Others have criticized OpenAI’s restrictions, claiming that they censor information excessively.
They claim that the content that OpenAI blocks is already publicly available on the internet, so additional controls are unnecessary.
Both Instruct GPT and ChatGPT were internally updated to GPT-3.5, while Midway Point was updated to their most anticipated GPT 4.
GPT 3.5 contains more data than GPT-3. There are a few things you begin to notice as you progress through this GPT journey.
So far, it appears that increasing the amount of data makes the models more powerful. For months, the models are continuously trained. It’s like sitting in a classroom and continuously absorbing almost all of the internet.
It’s no surprise that the model gets smarter and smarter over time. You can see why everyone is excited about the upcoming GPT 4 which leads us to the next point.
There has been a lot of speculation about what to expect from GPT 4 which is to be the most powerful of the GPT models.
According to rumors, the GPT-4 model will have 100 trillion parameters, a significant increase over GPT-3.
When asked about it, however, CEO Sam Altman denied it in the interview below.
DeepMind’s paper on scaling laws may have contributed to this shift in emphasis away from parameter size. The study discovered that having an adequate parameter size but much more data yields comparable results at a lower cost. As a result, having large parameter sizes is not always the best option.
GPT 4 may not have 100 trillion parameters, but it will undoubtedly have more than GPT-3. If GPT-4 is to GPT-3 as GPT-3 was to GPT-2, then buckle up because we’re in for a wild ride.
OpenAI issued NDAs to anyone with knowledge of GPT 4, fueling further speculation. Some of the rumours could be true. We are certain, however, that this model will be fascinating.
As some have discovered by jailbreaking the system, Open AI appears to have purposefully limited internet access for ChatGPT.
If the GPT 4 chat version has internet access, it will vastly improve the model and make it more useful.
Currently, ChatGPT is unable to provide answers for any news past 2021.
GPT 4 will be more factual and may produce even longer text outputs than ChatGPT, allowing you to write longer text articles and write more accurate cod.
Prepare for GPT-4, which will most likely take the world by storm in the same way that ChatGPT did, if not more.
We’ll have to wait and see if they stand the test of time.
OpenAI AGI (General Artificial Intelligence)
There has been much speculation about the coming of AGI, and OpenAI claims to be working on it. AGI is the theory that AI will one day achieve human-level abilities and possibly surpass us.
Open AI is concerned that if we do not closely monitor AI and, eventually, AGI, things will quickly spiral out of control.
Given the facts that we have right now, it is difficult to rule out the possibility of general intelligence occurring in the near future. AGI is something that everyone has a slightly different perspective on. Again, for many of us, it’s a very intuitive thing. We are all intelligent creatures.

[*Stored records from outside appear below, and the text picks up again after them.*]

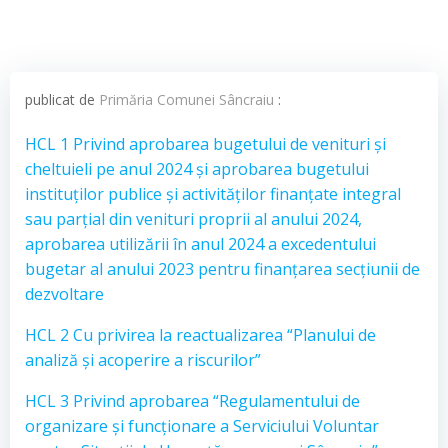
publicat de
Primăria Comunei Sâncraiu
:
HCL 1 Privind aprobarea bugetului de venituri și
cheltuieli pe anul 2024 și aprobarea bugetului
instituților publice și activităților finanțate integral
sau parțial din venituri proprii al anului 2024,
aprobarea utilizării în anul 2024 a excedentului
bugetar al anului 2023 pentru finanțarea secțiunii de
dezvoltare
HCL 2 Cu privirea la reactualizarea “Planului de
analiză și acoperire a riscurilor”
HCL 3 Privind aprobarea “Regulamentului de
organizare și funcționare a Serviciului Voluntar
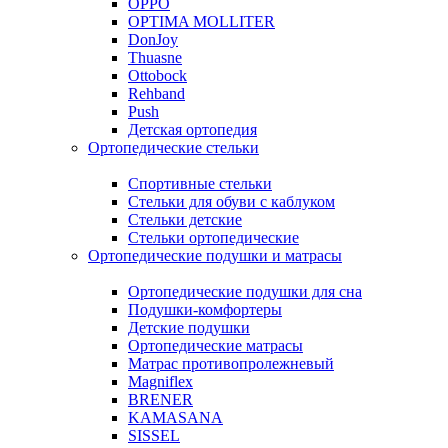
OPPO
OPTIMA MOLLITER
DonJoy
Thuasne
Ottobock
Rehband
Push
Детская ортопедия
Ортопедические стельки
Спортивные стельки
Стельки для обуви с каблуком
Стельки детские
Стельки ортопедические
Ортопедические подушки и матрасы
Ортопедические подушки для сна
Подушки-комфортеры
Детские подушки
Ортопедические матрасы
Матрас противопролежневый
Magniflex
BRENER
KAMASANA
SISSEL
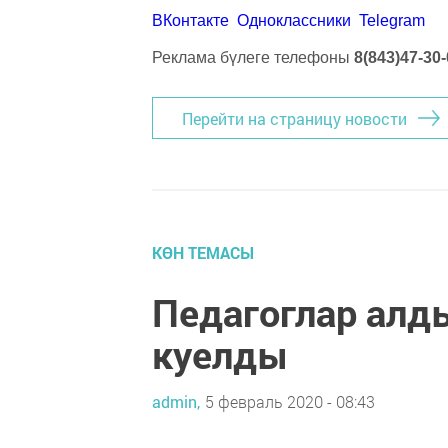
ВКонтакте
Одноклассники
Telegram
Реклама бүлеге телефоны
8(843)47-30-
Перейти на страницу новости
КӨН ТЕМАСЫ
Педагоглар алд
куелды
admin,
5 февраль 2020 - 08:43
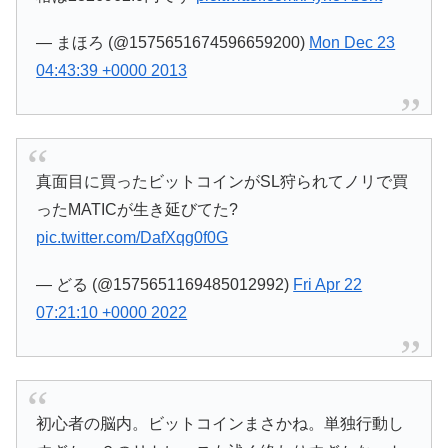
— まほろ (@1575651674596659200)
Mon Dec 23
04:43:39 +0000 2013
真面目に買ったビットコインがSL狩られてノリで買
ったMATICが生き延びてた?
pic.twitter.com/DafXqg0f0G
— どる (@1575651169485012992)
Fri Apr 22
07:21:10 +0000 2022
初心者の脳内。ビットコインまさかね。単独行動し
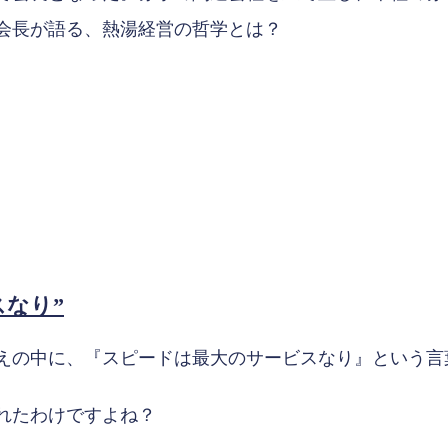
会長が語る、熱湯経営の哲学とは？
スなり”
えの中に、『スピードは最大のサービスなり』という言
れたわけですよね？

We believe we have a basic understanding of what intelligence is. But really defining it is another matter. You are aware that the OpenAI definition is highly autonomous systems that outperform humans in the most economically valuable work.
GPT Models Final Words
In conclusion, OpenAI’s GPT models have been at the forefront of artificial intelligence research and development, pushing the boundaries of what is possible in the field of language processing and generation.
The GPT series of models, including GPT, GPT-2, GPT-3, InstructGPT, ChatGPT, and the upcoming GPT-4, have the potential to revolutionize industries such as customer service, content creation, and natural language understanding.
Thank you for taking the time to read this article.